Work instructions:
From the records below, determine the number of lines containing "single". Output that number alone.

(Data items)
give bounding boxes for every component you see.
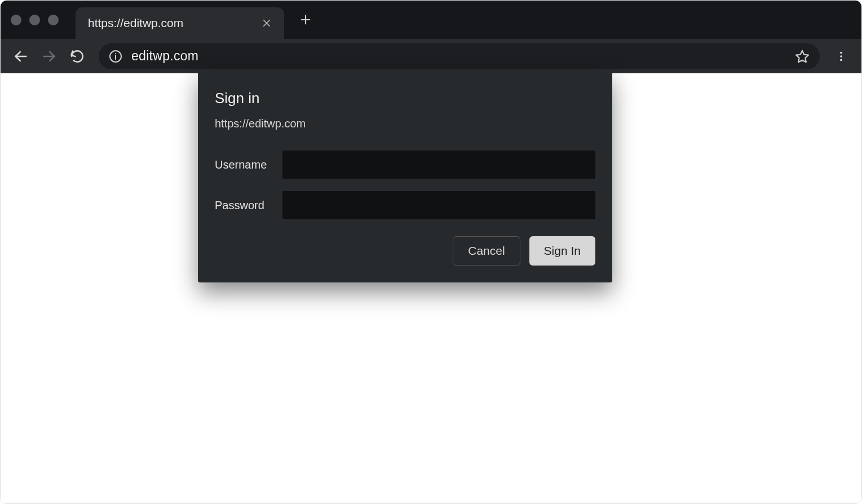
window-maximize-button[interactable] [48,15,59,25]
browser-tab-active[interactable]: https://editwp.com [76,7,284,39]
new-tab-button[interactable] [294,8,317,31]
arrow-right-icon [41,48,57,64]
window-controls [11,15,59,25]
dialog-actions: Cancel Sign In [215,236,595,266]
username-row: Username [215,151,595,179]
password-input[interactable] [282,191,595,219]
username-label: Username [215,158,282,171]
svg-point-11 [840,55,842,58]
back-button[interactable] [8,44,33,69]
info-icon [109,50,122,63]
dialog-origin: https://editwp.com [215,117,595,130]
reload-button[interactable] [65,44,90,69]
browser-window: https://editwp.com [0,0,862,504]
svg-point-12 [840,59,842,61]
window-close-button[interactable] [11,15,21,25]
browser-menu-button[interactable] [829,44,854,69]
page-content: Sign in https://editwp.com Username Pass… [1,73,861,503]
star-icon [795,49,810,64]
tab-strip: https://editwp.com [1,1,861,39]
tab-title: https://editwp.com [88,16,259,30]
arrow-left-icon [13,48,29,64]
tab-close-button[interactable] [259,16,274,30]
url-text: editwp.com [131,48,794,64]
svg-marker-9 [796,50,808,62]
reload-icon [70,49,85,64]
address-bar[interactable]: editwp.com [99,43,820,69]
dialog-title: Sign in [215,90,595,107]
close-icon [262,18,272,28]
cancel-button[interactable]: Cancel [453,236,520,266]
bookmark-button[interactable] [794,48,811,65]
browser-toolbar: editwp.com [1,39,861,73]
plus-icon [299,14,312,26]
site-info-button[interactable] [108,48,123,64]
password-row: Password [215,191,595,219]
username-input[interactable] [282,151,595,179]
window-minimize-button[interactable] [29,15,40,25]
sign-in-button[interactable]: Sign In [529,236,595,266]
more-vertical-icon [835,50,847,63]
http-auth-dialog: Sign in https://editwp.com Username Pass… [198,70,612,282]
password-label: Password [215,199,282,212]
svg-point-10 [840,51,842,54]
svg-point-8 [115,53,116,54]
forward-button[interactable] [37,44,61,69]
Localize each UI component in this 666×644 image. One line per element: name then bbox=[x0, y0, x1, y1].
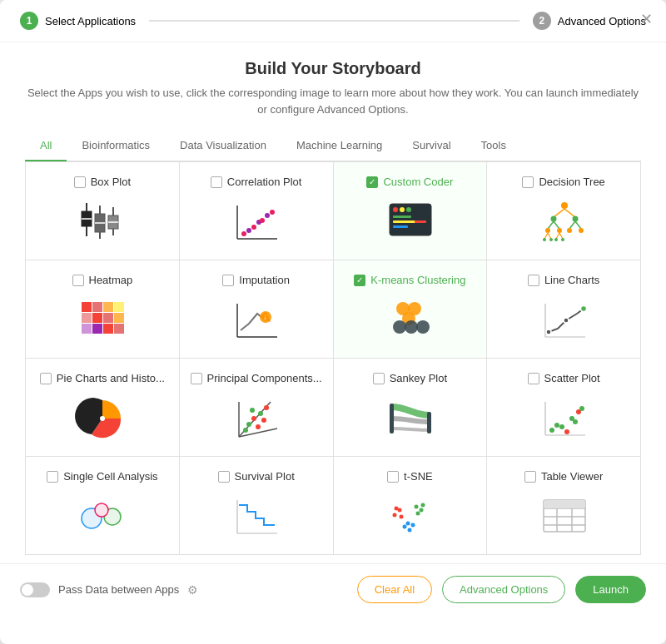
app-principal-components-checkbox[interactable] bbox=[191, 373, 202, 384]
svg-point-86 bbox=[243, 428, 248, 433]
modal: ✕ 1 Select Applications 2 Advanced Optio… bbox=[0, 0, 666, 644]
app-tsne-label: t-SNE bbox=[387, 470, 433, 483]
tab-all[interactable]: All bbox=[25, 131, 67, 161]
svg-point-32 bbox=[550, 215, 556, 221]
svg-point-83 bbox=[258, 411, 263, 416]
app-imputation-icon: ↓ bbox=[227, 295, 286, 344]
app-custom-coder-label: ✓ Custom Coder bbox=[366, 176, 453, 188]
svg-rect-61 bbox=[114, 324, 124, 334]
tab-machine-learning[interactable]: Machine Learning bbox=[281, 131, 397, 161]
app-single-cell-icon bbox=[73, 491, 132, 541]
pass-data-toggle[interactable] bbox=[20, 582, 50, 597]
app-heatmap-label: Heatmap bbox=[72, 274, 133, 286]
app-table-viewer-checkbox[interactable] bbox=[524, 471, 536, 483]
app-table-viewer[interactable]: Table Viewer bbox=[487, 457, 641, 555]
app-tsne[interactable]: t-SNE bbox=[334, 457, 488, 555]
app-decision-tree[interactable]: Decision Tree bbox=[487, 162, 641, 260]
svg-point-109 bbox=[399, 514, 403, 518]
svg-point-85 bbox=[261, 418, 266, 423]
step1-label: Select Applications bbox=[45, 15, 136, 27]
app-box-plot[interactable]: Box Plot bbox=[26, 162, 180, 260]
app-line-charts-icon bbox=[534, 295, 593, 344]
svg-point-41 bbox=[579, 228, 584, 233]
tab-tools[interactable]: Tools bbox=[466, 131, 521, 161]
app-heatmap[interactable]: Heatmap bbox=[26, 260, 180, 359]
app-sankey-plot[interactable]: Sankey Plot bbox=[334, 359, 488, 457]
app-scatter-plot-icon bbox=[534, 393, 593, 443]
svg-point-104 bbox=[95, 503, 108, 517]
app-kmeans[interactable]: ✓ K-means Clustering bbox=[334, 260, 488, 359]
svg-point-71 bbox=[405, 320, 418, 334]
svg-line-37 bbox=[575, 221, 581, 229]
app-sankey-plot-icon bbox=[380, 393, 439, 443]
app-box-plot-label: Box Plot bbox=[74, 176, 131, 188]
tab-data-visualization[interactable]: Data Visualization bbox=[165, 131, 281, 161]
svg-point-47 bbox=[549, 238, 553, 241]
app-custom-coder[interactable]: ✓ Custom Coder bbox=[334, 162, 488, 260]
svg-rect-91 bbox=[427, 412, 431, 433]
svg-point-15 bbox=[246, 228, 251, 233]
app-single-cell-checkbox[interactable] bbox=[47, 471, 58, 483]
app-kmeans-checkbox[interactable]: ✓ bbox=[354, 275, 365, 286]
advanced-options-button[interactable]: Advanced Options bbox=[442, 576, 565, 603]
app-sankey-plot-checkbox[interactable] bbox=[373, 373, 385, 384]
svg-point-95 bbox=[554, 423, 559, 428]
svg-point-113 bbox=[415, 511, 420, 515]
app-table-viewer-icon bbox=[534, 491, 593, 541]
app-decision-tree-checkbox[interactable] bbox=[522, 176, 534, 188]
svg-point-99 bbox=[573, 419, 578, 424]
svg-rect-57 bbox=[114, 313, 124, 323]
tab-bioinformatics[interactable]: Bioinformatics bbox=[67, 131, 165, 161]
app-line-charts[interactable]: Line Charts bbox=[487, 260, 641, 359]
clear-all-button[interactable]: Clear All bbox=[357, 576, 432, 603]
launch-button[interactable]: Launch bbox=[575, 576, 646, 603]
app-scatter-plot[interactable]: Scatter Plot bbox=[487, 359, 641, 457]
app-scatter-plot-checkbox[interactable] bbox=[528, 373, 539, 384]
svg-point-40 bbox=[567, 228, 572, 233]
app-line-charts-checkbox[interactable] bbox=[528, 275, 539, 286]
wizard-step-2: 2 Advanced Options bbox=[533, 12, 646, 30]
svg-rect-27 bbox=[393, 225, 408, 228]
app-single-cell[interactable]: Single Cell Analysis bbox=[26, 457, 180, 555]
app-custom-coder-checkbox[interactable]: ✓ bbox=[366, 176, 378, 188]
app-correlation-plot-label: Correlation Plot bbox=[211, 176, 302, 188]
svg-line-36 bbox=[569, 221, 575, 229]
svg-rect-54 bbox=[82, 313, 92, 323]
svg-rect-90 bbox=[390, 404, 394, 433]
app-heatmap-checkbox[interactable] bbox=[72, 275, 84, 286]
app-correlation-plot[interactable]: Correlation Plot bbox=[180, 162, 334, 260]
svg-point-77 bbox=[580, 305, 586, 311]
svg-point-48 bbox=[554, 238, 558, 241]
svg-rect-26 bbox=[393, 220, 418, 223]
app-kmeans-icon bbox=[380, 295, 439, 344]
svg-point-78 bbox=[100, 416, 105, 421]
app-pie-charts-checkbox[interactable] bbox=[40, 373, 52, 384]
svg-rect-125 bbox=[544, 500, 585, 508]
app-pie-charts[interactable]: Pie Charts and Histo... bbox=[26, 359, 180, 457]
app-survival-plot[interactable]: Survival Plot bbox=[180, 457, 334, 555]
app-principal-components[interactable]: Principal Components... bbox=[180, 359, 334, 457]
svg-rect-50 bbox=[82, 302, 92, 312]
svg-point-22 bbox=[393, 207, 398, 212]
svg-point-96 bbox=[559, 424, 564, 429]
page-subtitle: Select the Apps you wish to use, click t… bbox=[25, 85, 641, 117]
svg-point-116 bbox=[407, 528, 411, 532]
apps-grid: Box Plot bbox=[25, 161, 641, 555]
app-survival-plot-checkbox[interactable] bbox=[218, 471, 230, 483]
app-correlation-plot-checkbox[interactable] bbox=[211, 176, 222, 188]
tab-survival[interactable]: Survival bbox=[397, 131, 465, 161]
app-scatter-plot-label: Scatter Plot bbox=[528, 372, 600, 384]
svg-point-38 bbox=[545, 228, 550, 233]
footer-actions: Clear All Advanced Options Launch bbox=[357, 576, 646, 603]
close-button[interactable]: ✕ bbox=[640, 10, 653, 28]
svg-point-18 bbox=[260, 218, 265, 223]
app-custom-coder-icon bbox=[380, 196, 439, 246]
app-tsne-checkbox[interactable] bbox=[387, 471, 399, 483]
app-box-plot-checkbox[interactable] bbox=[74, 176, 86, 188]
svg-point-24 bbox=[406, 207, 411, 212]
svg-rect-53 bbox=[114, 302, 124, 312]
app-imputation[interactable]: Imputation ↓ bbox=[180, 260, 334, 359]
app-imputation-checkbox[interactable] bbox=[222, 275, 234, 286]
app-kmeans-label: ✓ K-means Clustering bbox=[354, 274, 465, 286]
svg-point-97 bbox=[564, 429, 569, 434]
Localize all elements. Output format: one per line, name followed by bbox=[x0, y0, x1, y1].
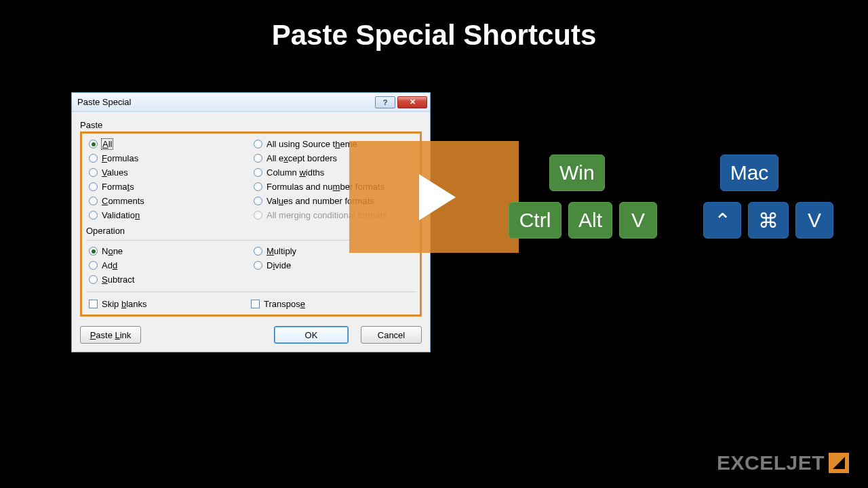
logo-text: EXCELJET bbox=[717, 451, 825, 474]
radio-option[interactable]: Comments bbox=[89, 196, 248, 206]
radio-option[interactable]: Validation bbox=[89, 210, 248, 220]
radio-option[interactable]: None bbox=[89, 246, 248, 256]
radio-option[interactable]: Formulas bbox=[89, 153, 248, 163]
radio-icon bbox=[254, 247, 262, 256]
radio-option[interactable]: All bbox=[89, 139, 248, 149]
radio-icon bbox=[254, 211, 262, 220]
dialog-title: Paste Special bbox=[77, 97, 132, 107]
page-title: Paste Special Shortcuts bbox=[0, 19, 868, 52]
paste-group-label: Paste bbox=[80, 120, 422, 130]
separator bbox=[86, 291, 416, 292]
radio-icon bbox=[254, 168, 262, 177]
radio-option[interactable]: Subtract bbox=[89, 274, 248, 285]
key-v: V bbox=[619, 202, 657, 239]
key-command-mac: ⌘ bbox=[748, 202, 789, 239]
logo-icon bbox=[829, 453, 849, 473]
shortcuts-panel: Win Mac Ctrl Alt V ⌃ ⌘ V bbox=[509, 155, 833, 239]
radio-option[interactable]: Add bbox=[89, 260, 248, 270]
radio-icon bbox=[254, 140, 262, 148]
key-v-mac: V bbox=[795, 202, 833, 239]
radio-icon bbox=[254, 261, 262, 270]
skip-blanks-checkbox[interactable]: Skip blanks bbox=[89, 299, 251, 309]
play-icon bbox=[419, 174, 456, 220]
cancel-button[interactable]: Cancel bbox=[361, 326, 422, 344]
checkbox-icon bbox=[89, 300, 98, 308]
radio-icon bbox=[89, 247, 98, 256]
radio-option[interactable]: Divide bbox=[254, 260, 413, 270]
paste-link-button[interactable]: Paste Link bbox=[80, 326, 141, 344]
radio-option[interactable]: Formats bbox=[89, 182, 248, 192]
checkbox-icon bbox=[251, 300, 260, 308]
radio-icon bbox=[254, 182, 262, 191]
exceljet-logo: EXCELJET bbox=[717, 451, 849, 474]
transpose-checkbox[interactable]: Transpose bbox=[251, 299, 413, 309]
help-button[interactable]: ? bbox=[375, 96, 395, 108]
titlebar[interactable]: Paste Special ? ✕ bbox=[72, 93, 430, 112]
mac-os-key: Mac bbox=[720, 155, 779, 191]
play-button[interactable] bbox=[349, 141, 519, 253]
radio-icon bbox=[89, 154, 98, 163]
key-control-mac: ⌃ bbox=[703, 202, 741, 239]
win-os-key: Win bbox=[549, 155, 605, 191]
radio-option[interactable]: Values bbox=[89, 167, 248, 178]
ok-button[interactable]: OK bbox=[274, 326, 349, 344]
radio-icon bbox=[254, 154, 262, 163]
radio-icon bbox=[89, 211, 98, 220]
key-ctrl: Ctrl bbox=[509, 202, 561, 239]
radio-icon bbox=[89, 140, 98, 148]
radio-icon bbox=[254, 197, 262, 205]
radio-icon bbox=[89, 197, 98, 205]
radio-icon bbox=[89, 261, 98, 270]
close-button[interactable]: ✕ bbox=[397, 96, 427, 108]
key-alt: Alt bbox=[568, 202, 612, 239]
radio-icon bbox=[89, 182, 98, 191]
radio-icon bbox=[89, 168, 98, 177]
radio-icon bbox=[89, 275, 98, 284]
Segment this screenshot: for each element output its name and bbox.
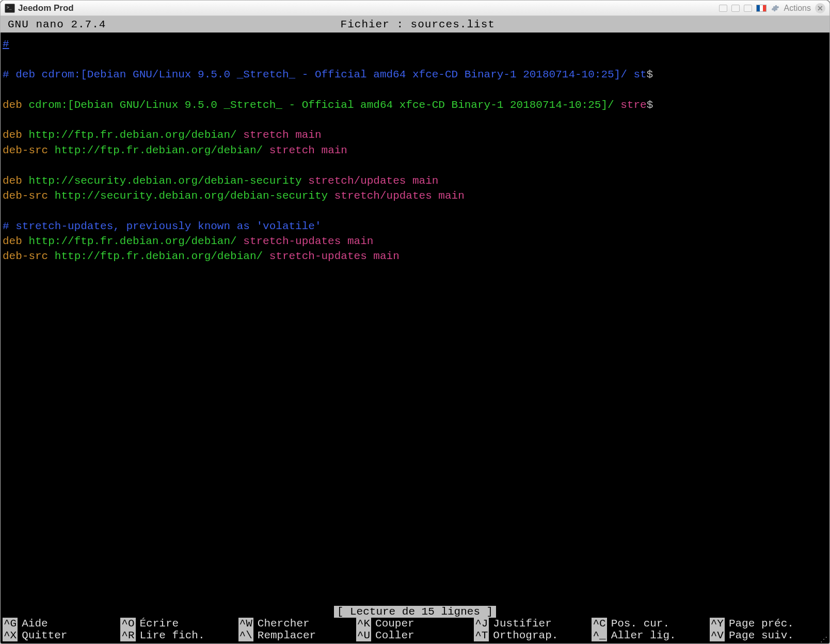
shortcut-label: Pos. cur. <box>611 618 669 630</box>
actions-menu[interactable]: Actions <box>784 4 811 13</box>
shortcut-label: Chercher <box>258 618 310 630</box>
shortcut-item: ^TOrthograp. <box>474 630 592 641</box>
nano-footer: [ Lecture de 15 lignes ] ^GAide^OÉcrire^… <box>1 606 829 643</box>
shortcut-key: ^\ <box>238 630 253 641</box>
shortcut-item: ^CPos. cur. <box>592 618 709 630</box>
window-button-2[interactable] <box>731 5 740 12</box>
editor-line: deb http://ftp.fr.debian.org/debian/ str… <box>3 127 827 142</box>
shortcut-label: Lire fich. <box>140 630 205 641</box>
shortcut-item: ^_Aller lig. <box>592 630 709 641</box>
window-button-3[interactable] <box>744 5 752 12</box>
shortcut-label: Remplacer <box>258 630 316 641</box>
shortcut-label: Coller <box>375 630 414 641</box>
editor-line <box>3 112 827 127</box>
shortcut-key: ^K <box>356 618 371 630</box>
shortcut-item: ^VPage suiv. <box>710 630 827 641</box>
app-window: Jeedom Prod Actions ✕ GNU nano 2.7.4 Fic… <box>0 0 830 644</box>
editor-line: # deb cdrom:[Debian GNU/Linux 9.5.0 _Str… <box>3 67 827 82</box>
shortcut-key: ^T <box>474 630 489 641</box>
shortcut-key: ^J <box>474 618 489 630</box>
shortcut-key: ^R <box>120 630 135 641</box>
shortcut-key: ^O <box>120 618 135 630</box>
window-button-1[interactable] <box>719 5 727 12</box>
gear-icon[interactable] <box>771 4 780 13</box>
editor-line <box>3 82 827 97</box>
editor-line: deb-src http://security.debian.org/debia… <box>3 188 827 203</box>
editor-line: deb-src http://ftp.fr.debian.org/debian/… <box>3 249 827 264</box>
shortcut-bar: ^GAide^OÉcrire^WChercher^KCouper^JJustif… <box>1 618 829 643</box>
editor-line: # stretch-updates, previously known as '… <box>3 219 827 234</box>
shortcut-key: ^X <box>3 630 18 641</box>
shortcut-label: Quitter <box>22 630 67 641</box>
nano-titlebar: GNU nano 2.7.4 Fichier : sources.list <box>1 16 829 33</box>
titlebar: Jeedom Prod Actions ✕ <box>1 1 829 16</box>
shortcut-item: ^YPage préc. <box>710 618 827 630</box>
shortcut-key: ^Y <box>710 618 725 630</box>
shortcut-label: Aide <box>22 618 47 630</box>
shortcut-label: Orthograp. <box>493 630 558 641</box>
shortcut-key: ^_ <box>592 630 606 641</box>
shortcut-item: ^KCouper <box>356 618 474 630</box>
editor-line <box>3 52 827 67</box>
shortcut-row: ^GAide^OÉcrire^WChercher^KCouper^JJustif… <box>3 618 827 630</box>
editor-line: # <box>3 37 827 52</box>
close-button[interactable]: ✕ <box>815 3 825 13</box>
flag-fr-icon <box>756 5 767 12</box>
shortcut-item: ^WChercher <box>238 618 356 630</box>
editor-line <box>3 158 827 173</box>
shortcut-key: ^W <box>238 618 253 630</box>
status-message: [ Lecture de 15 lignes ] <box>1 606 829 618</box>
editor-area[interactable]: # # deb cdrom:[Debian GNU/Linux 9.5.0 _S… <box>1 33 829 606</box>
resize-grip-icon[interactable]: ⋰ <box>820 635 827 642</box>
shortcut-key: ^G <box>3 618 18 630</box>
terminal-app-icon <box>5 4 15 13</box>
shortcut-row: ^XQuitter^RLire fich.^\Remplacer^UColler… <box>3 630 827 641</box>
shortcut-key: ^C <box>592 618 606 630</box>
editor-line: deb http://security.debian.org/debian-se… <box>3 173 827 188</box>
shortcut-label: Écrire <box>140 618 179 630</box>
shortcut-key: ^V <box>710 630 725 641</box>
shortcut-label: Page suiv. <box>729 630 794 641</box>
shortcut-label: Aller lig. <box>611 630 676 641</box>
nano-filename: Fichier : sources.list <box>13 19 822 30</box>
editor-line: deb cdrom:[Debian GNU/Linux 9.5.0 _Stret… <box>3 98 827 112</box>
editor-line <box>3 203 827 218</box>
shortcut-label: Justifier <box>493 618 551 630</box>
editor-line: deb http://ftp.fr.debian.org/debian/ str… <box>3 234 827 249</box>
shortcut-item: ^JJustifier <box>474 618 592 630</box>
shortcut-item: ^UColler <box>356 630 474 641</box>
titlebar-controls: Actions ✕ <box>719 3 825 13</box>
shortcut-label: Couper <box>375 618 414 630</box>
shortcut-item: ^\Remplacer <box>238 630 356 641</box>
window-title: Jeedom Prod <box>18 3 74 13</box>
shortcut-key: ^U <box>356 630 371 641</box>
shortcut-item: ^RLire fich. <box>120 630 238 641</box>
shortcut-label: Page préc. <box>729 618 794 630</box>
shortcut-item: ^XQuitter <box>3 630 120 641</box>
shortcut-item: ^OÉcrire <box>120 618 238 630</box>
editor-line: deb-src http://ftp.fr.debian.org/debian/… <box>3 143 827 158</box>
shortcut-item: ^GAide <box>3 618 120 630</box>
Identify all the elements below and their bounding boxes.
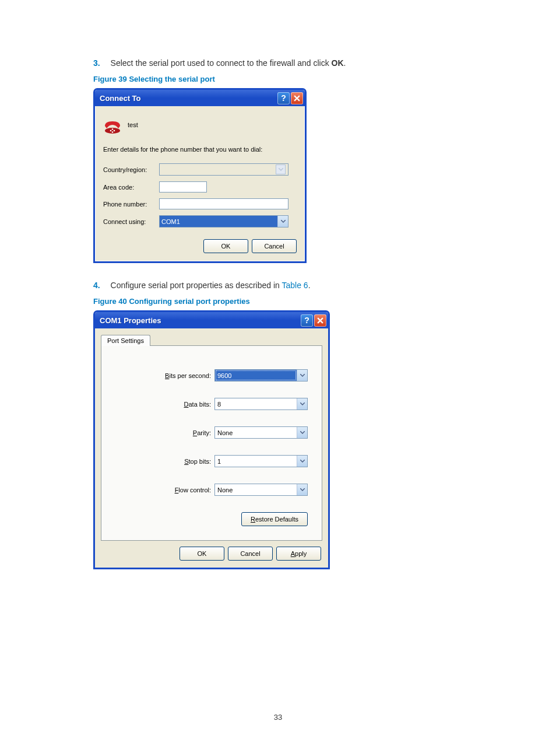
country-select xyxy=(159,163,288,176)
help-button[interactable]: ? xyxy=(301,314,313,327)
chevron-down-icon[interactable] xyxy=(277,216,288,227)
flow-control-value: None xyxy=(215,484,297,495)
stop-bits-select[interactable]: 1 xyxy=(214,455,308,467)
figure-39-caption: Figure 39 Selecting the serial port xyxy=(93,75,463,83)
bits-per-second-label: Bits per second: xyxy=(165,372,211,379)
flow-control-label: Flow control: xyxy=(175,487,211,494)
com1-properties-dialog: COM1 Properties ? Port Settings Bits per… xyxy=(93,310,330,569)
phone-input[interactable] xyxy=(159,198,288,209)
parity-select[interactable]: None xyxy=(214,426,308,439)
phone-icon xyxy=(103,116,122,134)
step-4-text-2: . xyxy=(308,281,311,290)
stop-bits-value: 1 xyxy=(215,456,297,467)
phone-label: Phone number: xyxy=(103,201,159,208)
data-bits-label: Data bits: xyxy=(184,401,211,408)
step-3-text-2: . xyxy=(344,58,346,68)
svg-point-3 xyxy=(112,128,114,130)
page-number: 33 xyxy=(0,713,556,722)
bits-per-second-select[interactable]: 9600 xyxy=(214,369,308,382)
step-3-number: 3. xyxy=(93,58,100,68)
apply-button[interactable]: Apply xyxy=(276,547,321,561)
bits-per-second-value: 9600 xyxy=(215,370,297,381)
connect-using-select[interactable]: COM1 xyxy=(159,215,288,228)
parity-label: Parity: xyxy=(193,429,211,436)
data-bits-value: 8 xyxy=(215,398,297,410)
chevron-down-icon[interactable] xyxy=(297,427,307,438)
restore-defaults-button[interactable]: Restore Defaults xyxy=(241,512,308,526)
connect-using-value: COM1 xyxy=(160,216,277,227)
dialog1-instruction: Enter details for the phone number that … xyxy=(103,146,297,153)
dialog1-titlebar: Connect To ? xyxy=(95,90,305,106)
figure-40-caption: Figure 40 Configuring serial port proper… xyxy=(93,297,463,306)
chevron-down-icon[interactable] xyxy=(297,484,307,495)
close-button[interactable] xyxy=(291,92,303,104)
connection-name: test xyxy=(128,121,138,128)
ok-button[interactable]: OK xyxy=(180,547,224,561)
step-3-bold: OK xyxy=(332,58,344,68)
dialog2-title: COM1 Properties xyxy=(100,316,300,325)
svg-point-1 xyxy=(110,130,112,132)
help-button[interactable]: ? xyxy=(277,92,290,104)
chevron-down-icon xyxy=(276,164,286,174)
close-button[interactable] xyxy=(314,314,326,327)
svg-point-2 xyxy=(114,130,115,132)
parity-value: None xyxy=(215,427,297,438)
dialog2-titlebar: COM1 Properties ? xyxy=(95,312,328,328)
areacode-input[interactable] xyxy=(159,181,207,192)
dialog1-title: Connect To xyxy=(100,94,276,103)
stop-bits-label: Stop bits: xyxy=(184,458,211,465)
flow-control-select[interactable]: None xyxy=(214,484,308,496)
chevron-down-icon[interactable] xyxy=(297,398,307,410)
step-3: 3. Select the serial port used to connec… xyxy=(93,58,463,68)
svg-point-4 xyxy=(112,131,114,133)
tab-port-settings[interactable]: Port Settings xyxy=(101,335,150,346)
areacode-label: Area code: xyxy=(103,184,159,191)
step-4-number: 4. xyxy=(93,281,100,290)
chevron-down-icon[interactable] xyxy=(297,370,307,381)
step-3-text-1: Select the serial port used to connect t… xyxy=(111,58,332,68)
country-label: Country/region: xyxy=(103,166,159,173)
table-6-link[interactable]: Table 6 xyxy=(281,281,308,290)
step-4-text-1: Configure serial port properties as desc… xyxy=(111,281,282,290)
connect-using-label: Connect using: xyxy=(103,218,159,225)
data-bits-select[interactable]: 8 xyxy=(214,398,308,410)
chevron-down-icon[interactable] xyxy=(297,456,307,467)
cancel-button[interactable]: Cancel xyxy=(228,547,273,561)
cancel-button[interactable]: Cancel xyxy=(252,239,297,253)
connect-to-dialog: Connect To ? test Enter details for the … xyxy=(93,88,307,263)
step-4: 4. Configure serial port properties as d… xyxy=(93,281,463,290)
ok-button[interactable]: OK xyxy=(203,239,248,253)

Response:
3